▸ **PROBLEM REQUIREMENTS**
Practice item. Set the material below down again exactly, with no pictures.

=== MATERIAL PROVIDED ===

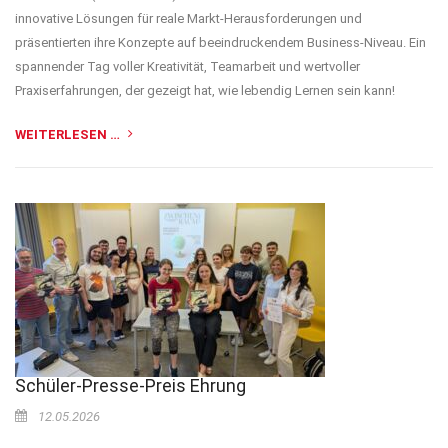
innovative Lösungen für reale Markt-Herausforderungen und
präsentierten ihre Konzepte auf beeindruckendem Business-Niveau. Ein
spannender Tag voller Kreativität, Teamarbeit und wertvoller
Praxiserfahrungen, der gezeigt hat, wie lebendig Lernen sein kann!
WEITERLESEN …
Schüler-Presse-Preis Ehrung
12.05.2026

===

▸ **SOLUTION TO THE EXERCISE**
innovative Lösungen für reale Markt-Herausforderungen und
präsentierten ihre Konzepte auf beeindruckendem Business-Niveau. Ein
spannender Tag voller Kreativität, Teamarbeit und wertvoller
Praxiserfahrungen, der gezeigt hat, wie lebendig Lernen sein kann!
WEITERLESEN …
Schüler-Presse-Preis Ehrung
12.05.2026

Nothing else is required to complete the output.